Search Engine
Starting with version 5.0 Search Boost comes with own indexing engine based on the popular Lucene library. For the past few releases we had to do a number of hacks to DNN Search in order to support to various features requested by our clients. This has finally determined us to take full control and eliminate DNN Search components completely.
Limitations with DNN Search Engine
Here are the main limitations we encountered with DNN search and how Search Boost fixed them before and after version 5.0:
- DNN in Memory Indexing will cause servers to run out of memory
DNN indexes content in memory and writes it in the database when it completes all the indexing for a portal. This means that when there’s a lot of content the server will run out of memory preventing the indexing from completing so search will be severely damages. This happens especially with the document search because people that wish to allow search within documents usually have lots of documents that contain lot of valuable content.
Search Boost fixes this in version 5.0 by streaming results to the Lucene Storage, so they don’t pile up in memory.
- DNN has no algorithm/logic to differentially index content
Simply put, DNN expects all the content to be indexed every time the indexer runs (every 30 minutes or so) even if the content didn’t change. This obviously is a lot of waste on the server resources.
Search Boost fixes this for documents by indexing only documents that have changed or that are new. This makes it extremely fast. We’re still looking for solutions to differentially index modules as well. Because of the DNN mechanism all modules that are searchable have followed the same poor principle and will always return all results. The solutions will consist of hashing the content and comparing the hash codes. This will be included in a future release.
- DNN enforces each search result to be linked to a module
This makes it difficult to include documents, external web pages or other content from the database in search results. Search Boost fixed this in previous releases by linking all documents and custom rules to the avt.SearchResults module.
In version 5.0, Search Boost engine knows to handle DNN modules different from other content that comes from documents, custom rules or web pages.

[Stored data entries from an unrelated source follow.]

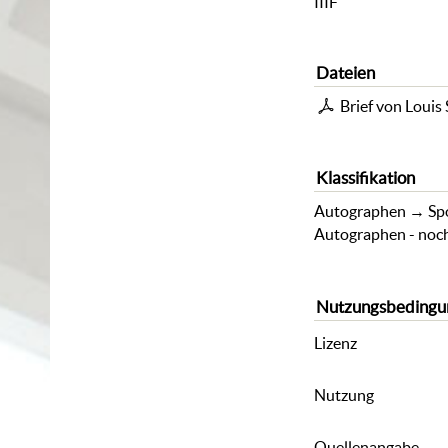
IIIF
Dateien
Brief von Loui
Klassifikation
Autographen
→
Sp
Autographen - noch 
Nutzungsbedingu
Lizenz
Nutzung
Quellenangabe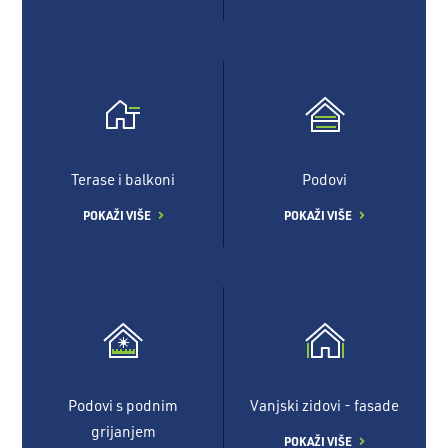
Terase i balkoni
Podovi
POKAŽI VIŠE
POKAŽI VIŠE
Podovi s podnim
Vanjski zidovi - fasade
grijanjem
POKAŽI VIŠE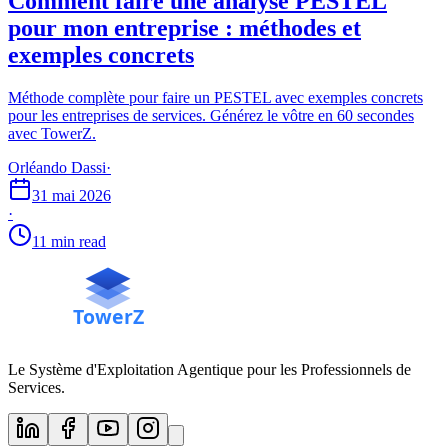
Comment faire une analyse PESTEL
pour mon entreprise : méthodes et
exemples concrets
Méthode complète pour faire un PESTEL avec exemples concrets
pour les entreprises de services. Générez le vôtre en 60 secondes
avec TowerZ.
Orléando Dassi
·
31 mai 2026
·
11 min read
Le Système d'Exploitation Agentique pour les Professionnels de
Services.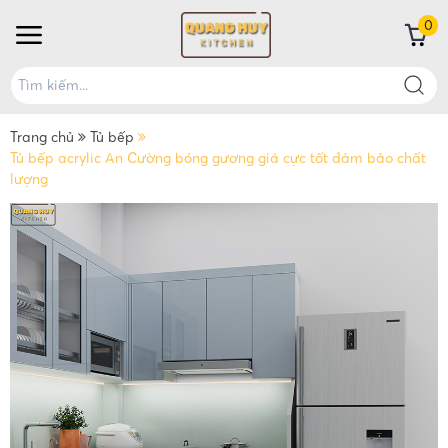
0
Trang chủ
Tủ bếp
Tủ bếp acrylic An Cường bóng gương giá cực tốt đảm bảo chất
lượng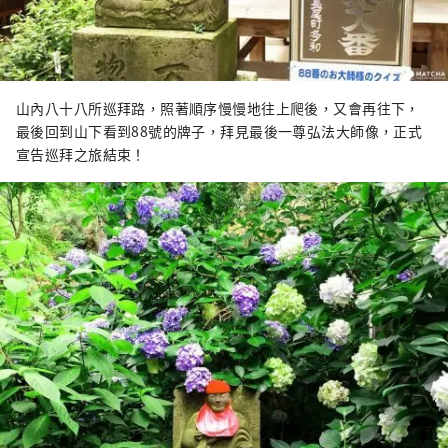
山內八十八所巡拜路，照著順序慢慢地往上爬後，又會再往下，
最後回到山下看到88號的牌子，拜見最後一尊弘法大師像，正式
宣告巡拜之旅結束！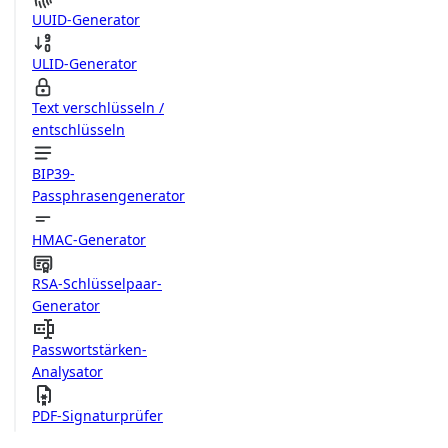
UUID-Generator
ULID-Generator
Text verschlüsseln /
entschlüsseln
BIP39-
Passphrasengenerator
HMAC-Generator
RSA-Schlüsselpaar-
Generator
Passwortstärken-
Analysator
PDF-Signaturprüfer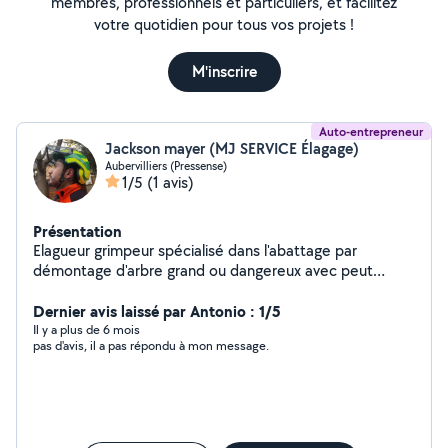
membres, professionnels et particuliers, et facilitez
votre quotidien pour tous vos projets !
M'inscrire
Auto-entrepreneur
Jackson mayer (MJ SERVICE Élagage)
Aubervilliers (Pressense)
1/5
(1 avis)
Présentation
Elagueur grimpeur spécialisé dans l'abattage par
démontage d'arbre grand ou dangereux avec peut
d'espace, spécialisée dans les zone pavillonnaires et
centre ville ( nous intervenons dans tout type de gabarit
Dernier avis laissé par Antonio : 1/5
d'arbre grand ou petit ) Nous vous proposons un large
Il y a plus de 6 mois
pas d'avis, il a pas répondu à mon message.
choix de service -Elagage -Abattage -Abattage par
démontage -Abattage avec rétention -Étêtage -Taille
douce -Taille d'éclaircissement -Taille saisonnière -Taille
de bois mort -Mise en sécurité de vos arbre proche des
habitations, Câble de courant ect -Rognage du tronc -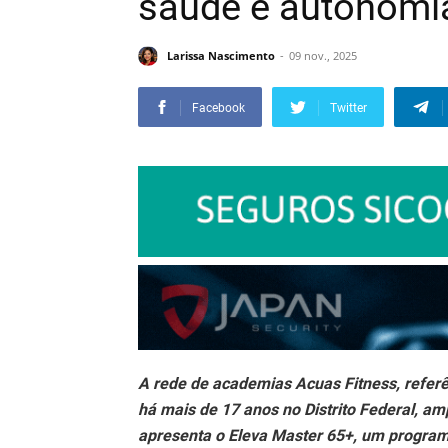
saúde e autonomi
Larissa Nascimento
09 nov., 2025
Facebook
Twitter
A rede de academias Acuas Fitness, referê
há mais de 17 anos no Distrito Federal, am
apresenta o Eleva Master 65+, um progra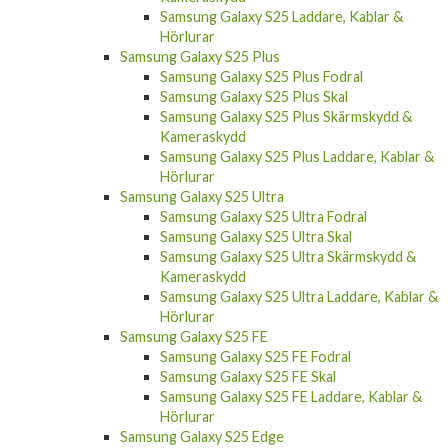
Samsung Galaxy S25 Laddare, Kablar &
Hörlurar
Samsung Galaxy S25 Plus
Samsung Galaxy S25 Plus Fodral
Samsung Galaxy S25 Plus Skal
Samsung Galaxy S25 Plus Skärmskydd &
Kameraskydd
Samsung Galaxy S25 Plus Laddare, Kablar &
Hörlurar
Samsung Galaxy S25 Ultra
Samsung Galaxy S25 Ultra Fodral
Samsung Galaxy S25 Ultra Skal
Samsung Galaxy S25 Ultra Skärmskydd &
Kameraskydd
Samsung Galaxy S25 Ultra Laddare, Kablar &
Hörlurar
Samsung Galaxy S25 FE
Samsung Galaxy S25 FE Fodral
Samsung Galaxy S25 FE Skal
Samsung Galaxy S25 FE Laddare, Kablar &
Hörlurar
Samsung Galaxy S25 Edge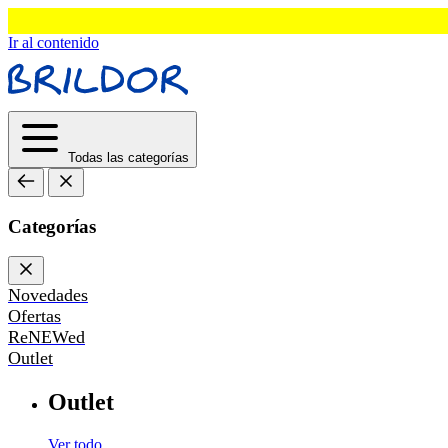
Ir al contenido
Todas las categorías
Categorías
Novedades
Ofertas
ReNEWed
Outlet
Outlet
Ver todo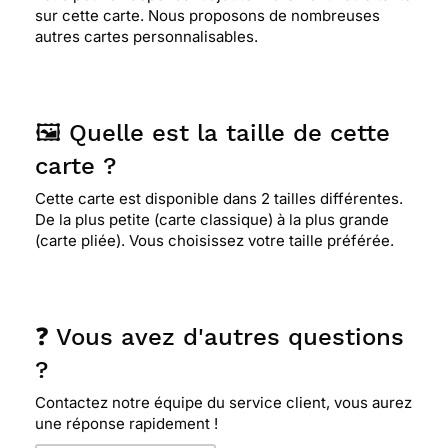
sur cette carte. Nous proposons de nombreuses
autres cartes personnalisables.
🖼️ Quelle est la taille de cette
carte ?
Cette carte est disponible dans 2 tailles différentes.
De la plus petite (carte classique) à la plus grande
(carte pliée). Vous choisissez votre taille préférée.
❓ Vous avez d'autres questions
?
Contactez notre équipe du service client, vous aurez
une réponse rapidement !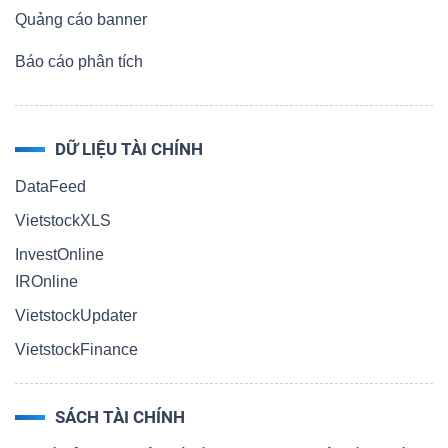
Quảng cáo banner
Báo cáo phân tích
DỮ LIỆU TÀI CHÍNH
DataFeed
VietstockXLS
InvestOnline
IROnline
VietstockUpdater
VietstockFinance
SÁCH TÀI CHÍNH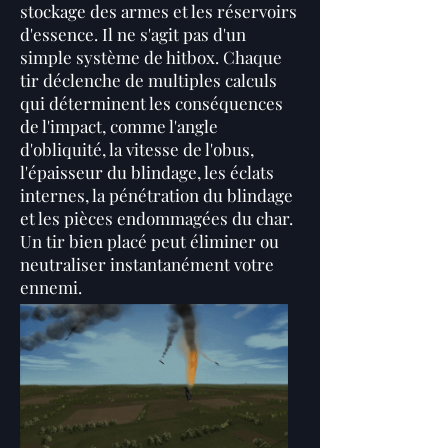
stockage des armes et les réservoirs
d'essence. Il ne s'agit pas d'un
simple système de hitbox. Chaque
tir déclenche de multiples calculs
qui déterminent les conséquences
de l'impact, comme l'angle
d'obliquité, la vitesse de l'obus,
l'épaisseur du blindage, les éclats
internes, la pénétration du blindage
et les pièces endommagées du char.
Un tir bien placé peut éliminer ou
neutraliser instantanément votre
ennemi.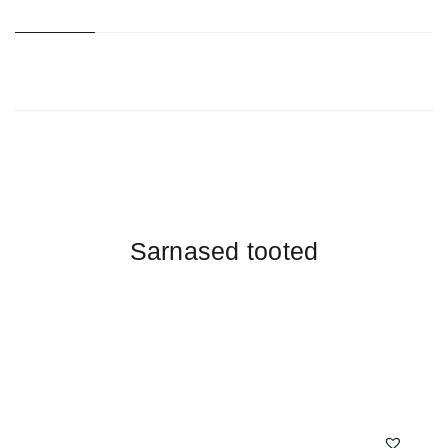
Sarnased tooted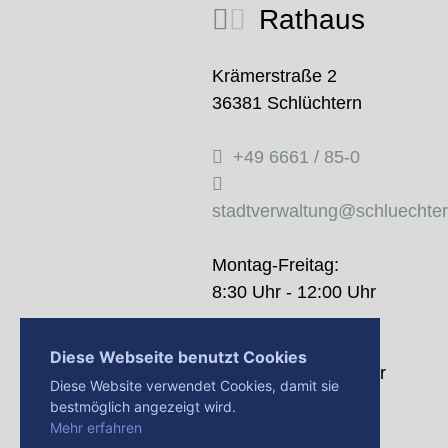
Rathaus
Krämerstraße 2
36381 Schlüchtern
+49 6661 / 85-0
stadtverwaltung@schluechte
Montag-Freitag:
8:30 Uhr - 12:00 Uhr
Donnerstag:
Diese Webseite benutzt Cookies
14:00 Uhr - 18:00 Uhr
Diese Website verwendet Cookies, damit sie
bestmöglich angezeigt wird.
Mehr erfahren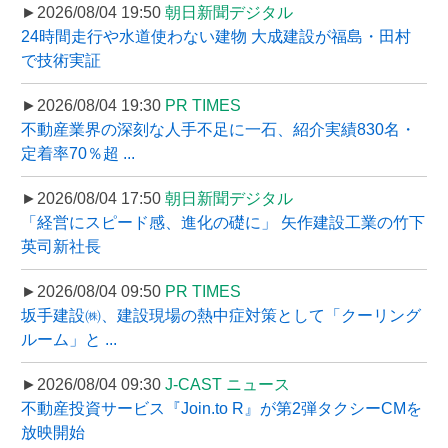
►2026/08/04 19:50
朝日新聞デジタル
24時間走行や水道使わない建物 大成建設が福島・田村
で技術実証
►2026/08/04 19:30
PR TIMES
不動産業界の深刻な人手不足に一石、紹介実績830名・
定着率70％超 ...
►2026/08/04 17:50
朝日新聞デジタル
「経営にスピード感、進化の礎に」 矢作建設工業の竹下
英司新社長
►2026/08/04 09:50
PR TIMES
坂手建設㈱、建設現場の熱中症対策として「クーリング
ルーム」と ...
►2026/08/04 09:30
J-CAST ニュース
不動産投資サービス『Join.to R』が第2弾タクシーCMを
放映開始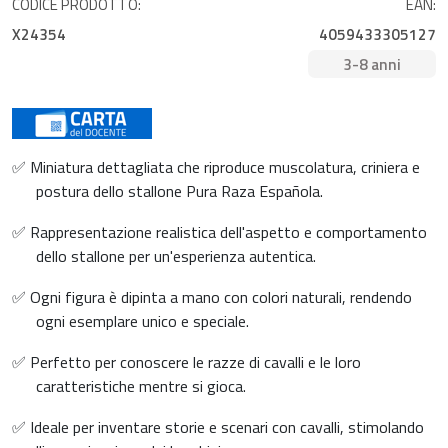
CODICE PRODOTTO:
EAN:
X24354
4059433305127
3-8 anni
✅ Miniatura dettagliata che riproduce muscolatura, criniera e
postura dello stallone Pura Raza Española.
✅ Rappresentazione realistica dell'aspetto e comportamento
dello stallone per un'esperienza autentica.
✅ Ogni figura è dipinta a mano con colori naturali, rendendo
ogni esemplare unico e speciale.
✅ Perfetto per conoscere le razze di cavalli e le loro
caratteristiche mentre si gioca.
✅ Ideale per inventare storie e scenari con cavalli, stimolando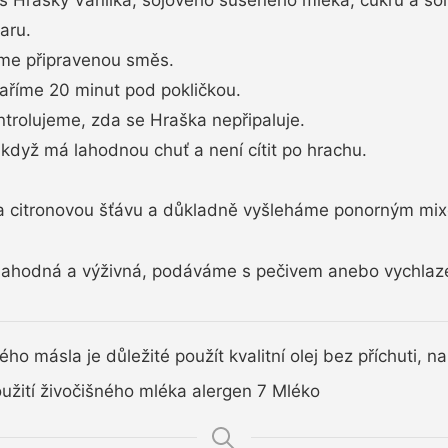
aru.
eme připravenou směs.
aříme 20 minut pod pokličkou.
rolujeme, zda se Hraška nepřipaluje.
když má lahodnou chuť a není cítit po hrachu.
 citronovou šťávu a důkladně vyšleháme ponorným mi
lahodná a výživná, podáváme s pečivem anebo vychlaze
o másla je důležité použít kvalitní olej bez příchuti, na
oužití živočišného mléka alergen 7 Mléko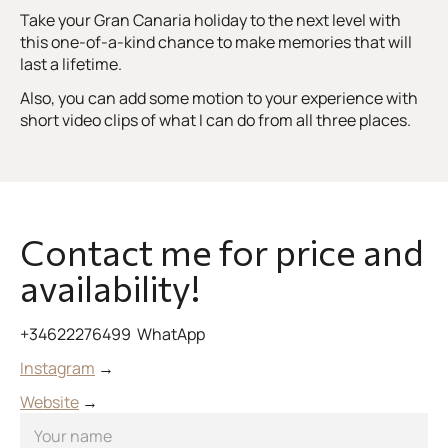
Take your Gran Canaria holiday to the next level with
this one-of-a-kind chance to make memories that will
last a lifetime.
Also, you can add some motion to your experience with
short video clips of what I can do from all three places.
Contact me for price and
availability!
+34622276499 WhatApp
Instagram
→
Website
→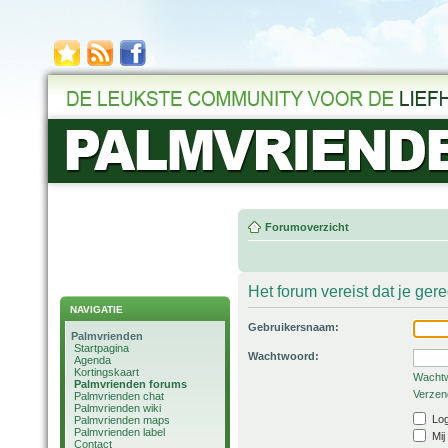
Forumoverzicht
Het forum vereist dat je ger
NAVIGATIE
Gebruikersnaam:
Palmvrienden
Startpagina
Wachtwoord:
Agenda
Kortingskaart
Wachtw
Palmvrienden forums
Verzend
Palmvrienden chat
Palmvrienden wiki
Log
Palmvrienden maps
Palmvrienden label
Mij
Contact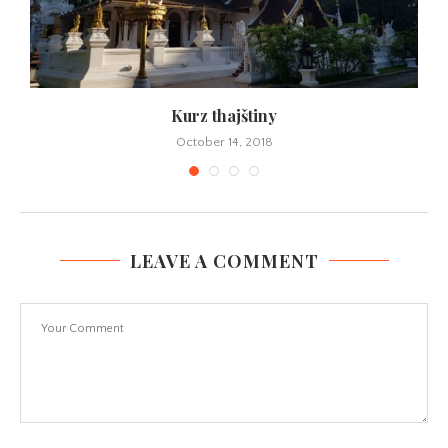
Kurz thajštiny
October 14, 2018
LEAVE A COMMENT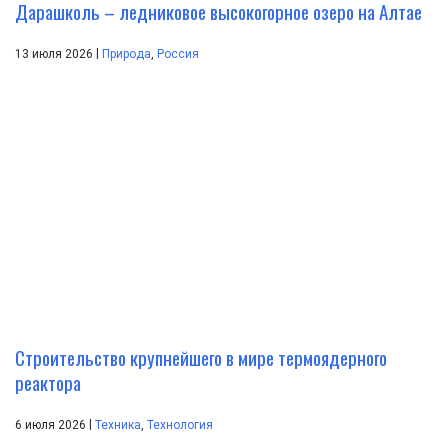
Дарашколь – ледниковое высокогорное озеро на Алтае
|
13 июля 2026
Природа
,
Россия
Строительство крупнейшего в мире термоядерного
реактора
|
6 июля 2026
Техника
,
Технология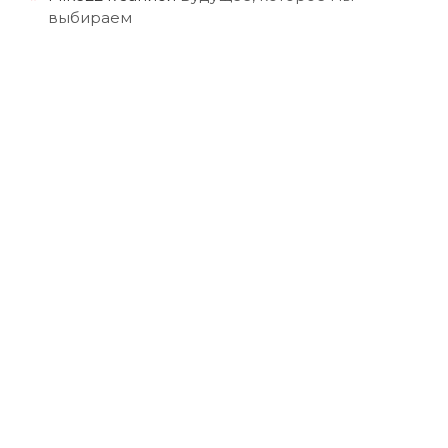
выбираем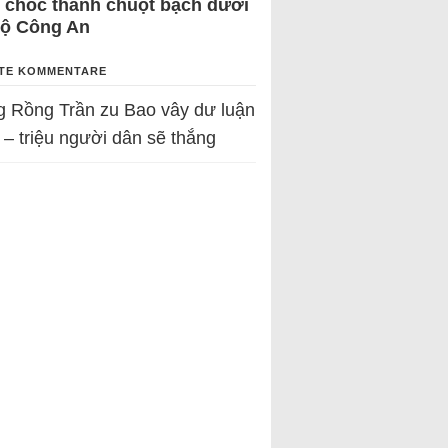
 chốc thành chuột bạch dưới
Bộ Công An
TE KOMMENTARE
g Rồng Trần
zu
Bao vây dư luận
 – triệu người dân sẽ thắng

- DNN doesn’t support passing custom data through Search Results
The structure DNN provides for holding search results in very rigid and doesn’t allow custom data to be transported to the search results page. Take for example a Custom Rule that indexes products in the database. Some would want in search results to also display the product image. The workaround for this was to make the description of the search result as HTML that already contains the image tag.
Search Boost will fix this in a future release by transporting own structure to the avt.SearchResults module.
- DNN supports limiting search syntax
In the Google Search world we’re used to concepts like fuzzy search, exact phrase search, suggestions and so on. The fact that DNN doesn’t support any of this is very unfriendly.
Fortunately, Search Boost fixes this by using Lucene search library from Apache which is very mature and modern. The library supports all the modern features listed above and a lot more through use of plugins. An example is the contextual highlighter (also present in 5.0 release) that basically matches the search results description to include as many of the search terms as possible and color them differently.
- DNN doesn’t support high customization for the Search Input and Search Results Module
Search Boost handles this elegantly by using Razor templates which basically put you in charge of everything in terms of what to display, the layout and the design.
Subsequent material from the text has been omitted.